Print the whole listing again exactly as it stands, leaving out any images.
>>>>
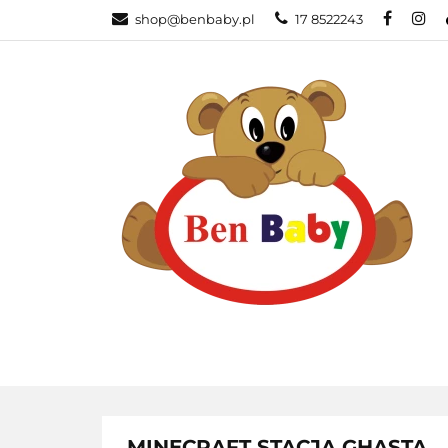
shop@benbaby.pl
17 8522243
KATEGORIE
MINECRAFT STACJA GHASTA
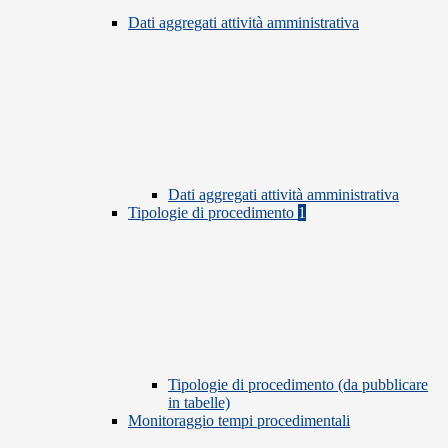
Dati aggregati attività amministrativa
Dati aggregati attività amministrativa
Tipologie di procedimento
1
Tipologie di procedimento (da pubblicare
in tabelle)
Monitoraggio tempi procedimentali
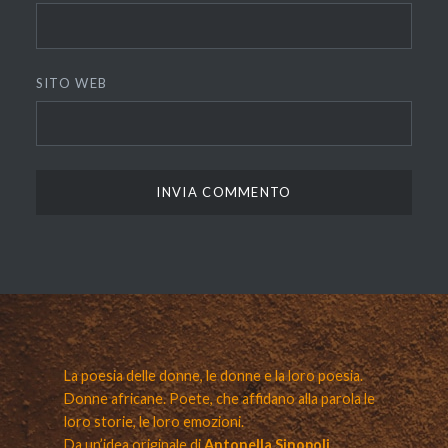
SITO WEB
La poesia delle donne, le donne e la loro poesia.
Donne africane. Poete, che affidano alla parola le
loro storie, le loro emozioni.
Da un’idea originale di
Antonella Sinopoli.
<<<<
ANSWER SECTION
shop@benbaby.pl
17 8522243
KATEGORIE
MINECRAFT STACJA GHASTA
Dati aggregati attività amministrativa
Dati aggregati attività amministrativa
Tipologie di procedimento
1
Tipologie di procedimento (da pubblicare
in tabelle)
Monitoraggio tempi procedimentali
SITO WEB
La poesia delle donne, le donne e la loro poesia.
Donne africane. Poete, che affidano alla parola le
loro storie, le loro emozioni.
Da un’idea originale di
Antonella Sinopoli.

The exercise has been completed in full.